24"x36" with Maple runners.
Based on your previous advice I have used 1/2" birch plywood for the base and used a lamination of same 1/4" birch plywood for the fences. 
Using the 5 cut method I'm at .003 error on a 12" cutoff. Very happy with that.
Using shellac is new to me. I applied a thin coat after sanding with 220 grit and then sanded with the same grit after the first coat had dried. She is smooth as a baby's bottom!
Is that good enough or do I need a few more coats?
I live in central California where we don't have the high humidity but I don't want another warped sled.

Your advice please.

Many thanks,


----------



## gfadvm (Jan 13, 2011)

Put the same number of shellac coats on both top and bottom surfaces. I would apply shellac until it shines as ply can soak up a lot of shellac.


----------



## jumbojack (Mar 20, 2011)

I'd put on at least three coats and like gfadvm said get both sides.
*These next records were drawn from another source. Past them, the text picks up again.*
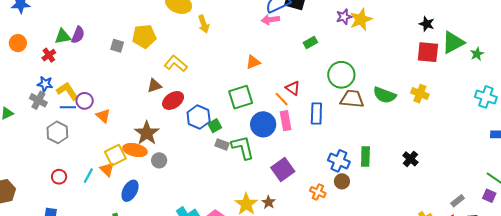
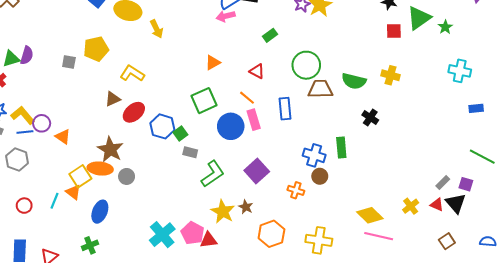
red square: (428, 52) -> (394, 31), size x0.7
red triangle: (293, 88) -> (257, 71), moved
green L-shape: (243, 148) -> (213, 174), moved, turned 76
black cross: (410, 159) -> (370, 118), moved
purple square: (489, 196) -> (466, 184), moved

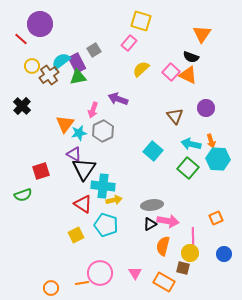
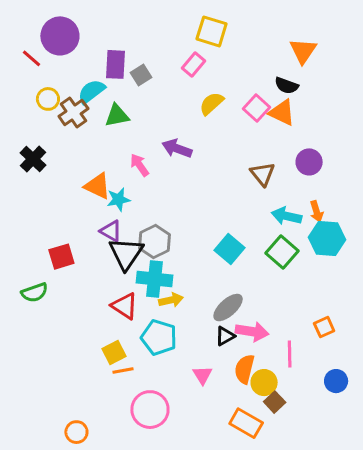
purple rectangle: (77, 63) -> (115, 64), moved, turned 30
pink arrow: (93, 110) -> (139, 165), turned 126
orange triangle: (65, 124) -> (97, 186), turned -42
gray hexagon: (103, 131) -> (154, 242), moved
cyan square: (153, 151) -> (230, 249), moved
gray ellipse: (152, 205) -> (228, 308), turned -35
yellow circle: (190, 253) -> (264, 383), moved
brown square: (183, 268) -> (275, 402), turned 32
pink triangle: (135, 273) -> (203, 375), moved
orange line: (82, 283) -> (123, 371), moved

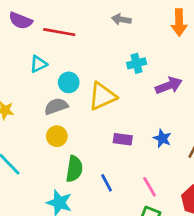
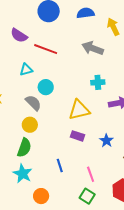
gray arrow: (121, 19) -> (93, 48), size x1.5
yellow triangle: (102, 96) -> (79, 110), moved
gray semicircle: (56, 106) -> (33, 103), turned 54
green semicircle: (74, 169) -> (24, 148), moved

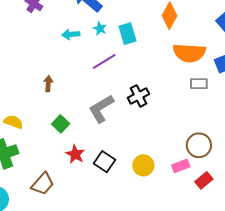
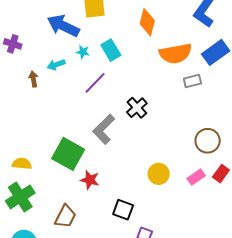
brown arrow: (48, 84) -> (33, 79), moved
green square: (61, 124) -> (68, 154), size x1.8
black square: (105, 162) -> (123, 210), moved
pink rectangle: (181, 166) -> (196, 177), moved

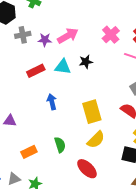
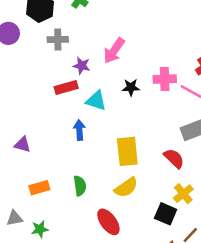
pink cross: (111, 35) -> (165, 79), moved, turned 30
pink arrow: (68, 36) -> (114, 51), turned 145
purple star: (45, 40) -> (82, 66), moved
cyan triangle: (63, 67) -> (96, 101), moved

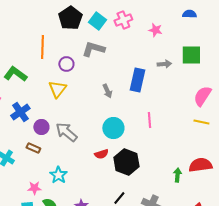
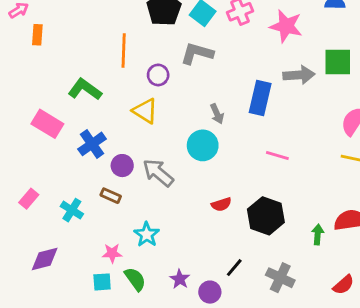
pink star: (155, 30) -> (286, 26), size x1.6
gray arrow: (164, 64) -> (299, 75), size x1.5
yellow triangle: (57, 89) -> (145, 111), turned -36
pink line: (149, 120) -> (277, 155), turned -70
cyan circle: (113, 128) -> (203, 145), moved
red semicircle: (101, 154) -> (221, 204), moved
black hexagon: (126, 162) -> (266, 216), moved

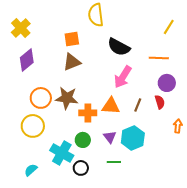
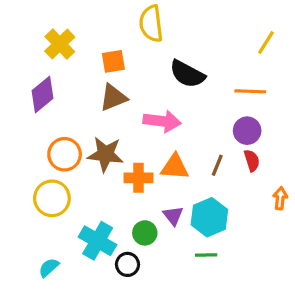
yellow cross: (21, 28) -> (60, 44), moved
pink arrow: (123, 77) -> (162, 121), moved, turned -115
purple circle: (167, 83) -> (247, 131), moved
green circle: (83, 140) -> (145, 233), moved
green line: (114, 162) -> (206, 255), moved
When you are finished finishing some paste wax on the contact surface will really make it nice.


----------



## fivecodys (Dec 2, 2013)

Thanks guys.
I have two coats currently top & bottom. (and sides)
I used Zinsser (sp?) Bulls Eye Shellac. They had a spray can version but it was pretty expensive so I went with a pre-mixed quart.
She's pretty shiny right now but I will lightly sand it when it's all dry.
Good idea on the paste wax. I usually just wax the runners but it makes sense to wax the entire bottom.
Thanks for the info guys!


----------



## DrDirt (Feb 26, 2008)

three coats is plenty… but then wax it… personally I think the liberal paste wax is maybe more important than the shellac.

I sprayed mine with a couple coats of rattle can lacquer then waxed it with Johnson's paste wax.

Wax keeps it slick
the lacquer helps protect it (not so needed) but helps prevent the runners from getting tight when the weather changes. (key to me)


----------



## JeffP (Aug 4, 2014)

I have never tried dragging a baby's bottom across my sawstop.

I'm thinking even with boshield on the saw it would still be subject to some stiction.

I recommend a few more coats.


----------



## Ghidrah (Jan 20, 2015)

This panel sled base is 24X39 with a fence that extends to 60". The base is 1/2" MDO and it weighs a ton, but it slides over the table like no tomorrow. I've done nothing to the base, but notice that sawdust between the table and base makes it even more slippery.

However I do p[olish the table top a couple times a yr with Nu Finish


----------